§ **Available data**:

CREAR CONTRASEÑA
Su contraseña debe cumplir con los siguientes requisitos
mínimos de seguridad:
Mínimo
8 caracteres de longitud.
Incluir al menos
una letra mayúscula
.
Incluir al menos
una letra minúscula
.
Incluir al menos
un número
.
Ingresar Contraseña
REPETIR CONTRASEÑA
--
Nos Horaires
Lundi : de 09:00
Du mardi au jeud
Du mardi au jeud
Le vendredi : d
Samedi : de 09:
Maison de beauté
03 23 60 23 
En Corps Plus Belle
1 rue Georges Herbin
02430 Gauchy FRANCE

§ **What is expected**: Output the lines above exactly, but only those between the line holding "Su contraseña debe" and the line holding "REPETIR CONTRASEÑA", inclusive.

§ **The answer**:
Su contraseña debe cumplir con los siguientes requisitos
mínimos de seguridad:
Mínimo
8 caracteres de longitud.
Incluir al menos
una letra mayúscula
.
Incluir al menos
una letra minúscula
.
Incluir al menos
un número
.
Ingresar Contraseña
REPETIR CONTRASEÑA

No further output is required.